Fifty years ago today, an Associated Press correspondent made a series of photographs that would shock a president and impact U.S. policy on the Vietnam War.
The story of how that happened began at 9 p.m. on June 10, 1963, when journalist Malcolm Wilde Browne received a cryptic message that something important would happen at a memorial service organized by Buddhist monks the next morning.
As day broke on June 11, the service started with nuns and monks chanting in the temple. After a while, the group moved onto the streets, chanting in a procession. The group paused to surround a car, and then took out a can of aviation fuel.
“I realized at that moment exactly what was happening, and began to take pictures a few seconds apart,” wrote Browne in a letter to AP General Manager Wes Gallagher on Sept. 30, 1963.
One of the monks sat down in the street, and fellow monks covered him in nearly five gallons of fuel. Moments later, Thich Quang Duc struck a match and set himself ablaze. It was then that Browne made the photo that left an indelible impression on people across the globe, a scene shown below.
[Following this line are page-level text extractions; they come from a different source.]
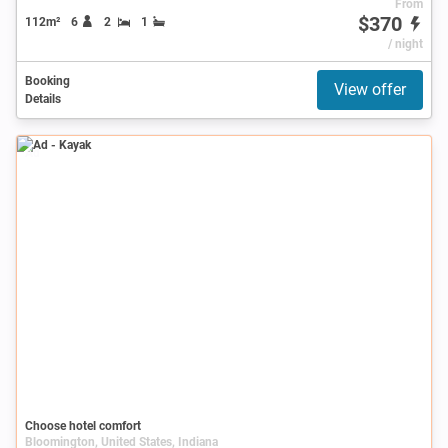
From
$370
112m²
6
2
1
/ night
Booking
View offer
Details
Ad
Choose hotel comfort
Bloomington, United States, Indiana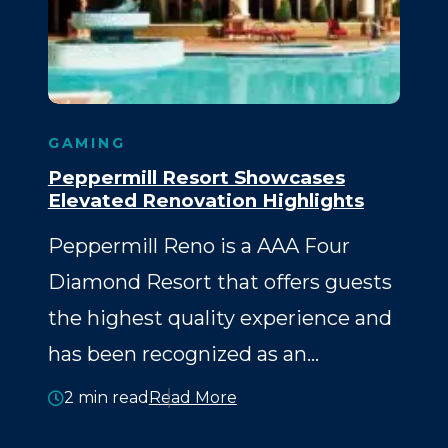
GAMING
Peppermill Resort Showcases
Elevated Renovation Highlights
Peppermill Reno is a AAA Four
Diamond Resort that offers guests
the highest quality experience and
has been recognized as an…
2 min read
Read More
While the image above is more familiar today, it was not the photo that was widely published in newspapers at the time. It was sent over the wire a few days after the image below, a version of which was used in papers worldwide a mere 15 hours after Thich Quang set himself on fire.
The photo compelled President John F. Kennedy to reassess U.S. policy on Vietnam, ultimately increasing the number of troops.
Browne died on Aug. 27, 2012 in New Hampshire at age 81.